*What is needed:* Leaving the pictures aside, repeat every line below exactly.

[Saved data entries]

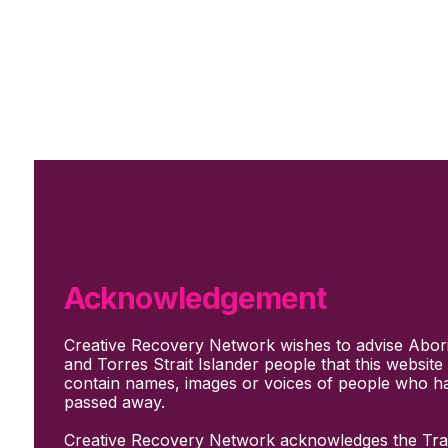
Skip to main content
Skip to footer
Subscribe
Support Us
Who we are
About Us
Our culture and values
How we work
Acknowledgement
Our people
Support us
Creative Recovery Network wishes to advise Abori
What We Do
and Torres Strait Islander people that this websit
Who we work with
contain names, images or voices of people who h
Creative advocacy
passed away.
Training & mentoring
Sharing stories and evidence
Creative Recovery Network acknowledges the Trad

*Worked solution:*
Skip to main content
Skip to footer
Subscribe
Support Us
Who we are
About Us
Our culture and values
How we work
Acknowledgement
Our people
Support us
Creative Recovery Network wishes to advise Abori
What We Do
and Torres Strait Islander people that this websit
Who we work with
contain names, images or voices of people who h
Creative advocacy
passed away.
Training & mentoring
Sharing stories and evidence
Creative Recovery Network acknowledges the Trad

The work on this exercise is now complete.